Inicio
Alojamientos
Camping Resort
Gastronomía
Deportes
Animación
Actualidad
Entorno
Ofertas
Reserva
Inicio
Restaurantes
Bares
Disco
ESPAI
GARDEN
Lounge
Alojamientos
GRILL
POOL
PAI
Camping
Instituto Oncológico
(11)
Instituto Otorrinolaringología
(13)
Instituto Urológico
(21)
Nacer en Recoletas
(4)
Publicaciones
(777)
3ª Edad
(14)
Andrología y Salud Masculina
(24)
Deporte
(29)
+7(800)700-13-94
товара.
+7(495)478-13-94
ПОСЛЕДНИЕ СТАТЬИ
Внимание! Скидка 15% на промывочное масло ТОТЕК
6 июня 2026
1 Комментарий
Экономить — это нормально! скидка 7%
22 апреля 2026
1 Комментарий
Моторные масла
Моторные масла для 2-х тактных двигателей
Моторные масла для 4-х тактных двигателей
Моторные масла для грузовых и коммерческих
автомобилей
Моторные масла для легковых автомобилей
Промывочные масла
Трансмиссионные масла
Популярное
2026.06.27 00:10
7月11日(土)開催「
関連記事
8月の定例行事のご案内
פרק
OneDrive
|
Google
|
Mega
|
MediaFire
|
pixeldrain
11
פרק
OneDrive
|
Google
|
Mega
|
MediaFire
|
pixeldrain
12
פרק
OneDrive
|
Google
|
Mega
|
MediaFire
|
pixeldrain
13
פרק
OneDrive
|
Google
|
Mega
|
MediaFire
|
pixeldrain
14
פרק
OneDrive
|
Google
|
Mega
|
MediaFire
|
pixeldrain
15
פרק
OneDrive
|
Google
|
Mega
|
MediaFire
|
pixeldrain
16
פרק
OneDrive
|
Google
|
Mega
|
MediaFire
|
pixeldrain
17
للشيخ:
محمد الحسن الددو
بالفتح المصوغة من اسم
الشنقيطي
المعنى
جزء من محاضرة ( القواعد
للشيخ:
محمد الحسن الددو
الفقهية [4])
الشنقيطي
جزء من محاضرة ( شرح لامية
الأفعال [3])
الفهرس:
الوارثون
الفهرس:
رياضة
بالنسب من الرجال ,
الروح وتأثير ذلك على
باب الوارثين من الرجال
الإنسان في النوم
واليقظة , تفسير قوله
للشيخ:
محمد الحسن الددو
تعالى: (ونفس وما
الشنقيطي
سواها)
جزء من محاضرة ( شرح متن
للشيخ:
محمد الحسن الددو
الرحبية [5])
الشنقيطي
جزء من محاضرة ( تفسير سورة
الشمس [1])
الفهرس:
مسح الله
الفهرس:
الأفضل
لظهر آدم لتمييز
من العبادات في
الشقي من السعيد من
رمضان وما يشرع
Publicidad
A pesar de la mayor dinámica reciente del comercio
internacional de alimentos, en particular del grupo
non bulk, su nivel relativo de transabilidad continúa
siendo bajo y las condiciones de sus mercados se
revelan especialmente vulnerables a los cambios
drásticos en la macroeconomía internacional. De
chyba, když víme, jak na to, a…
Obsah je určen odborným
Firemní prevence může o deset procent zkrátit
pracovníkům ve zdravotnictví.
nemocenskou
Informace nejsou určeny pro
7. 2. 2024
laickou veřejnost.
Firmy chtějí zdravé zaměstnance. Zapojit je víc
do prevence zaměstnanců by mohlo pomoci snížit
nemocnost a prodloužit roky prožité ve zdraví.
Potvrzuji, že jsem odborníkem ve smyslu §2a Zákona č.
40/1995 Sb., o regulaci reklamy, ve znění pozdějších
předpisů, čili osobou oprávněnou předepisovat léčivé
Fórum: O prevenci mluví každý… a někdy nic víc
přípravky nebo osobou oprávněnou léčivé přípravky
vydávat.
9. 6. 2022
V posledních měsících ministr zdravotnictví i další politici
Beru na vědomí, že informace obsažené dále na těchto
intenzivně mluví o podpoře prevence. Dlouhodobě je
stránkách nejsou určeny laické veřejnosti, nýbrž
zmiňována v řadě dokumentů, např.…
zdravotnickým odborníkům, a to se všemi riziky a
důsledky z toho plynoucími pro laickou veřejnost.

::::::::::

Exercise prompt: The lines you need are those with the word "určeny"; list them from the entries.

Solution to this task:
Informace nejsou určeny pro
stránkách nejsou určeny laické veřejnosti, nýbrž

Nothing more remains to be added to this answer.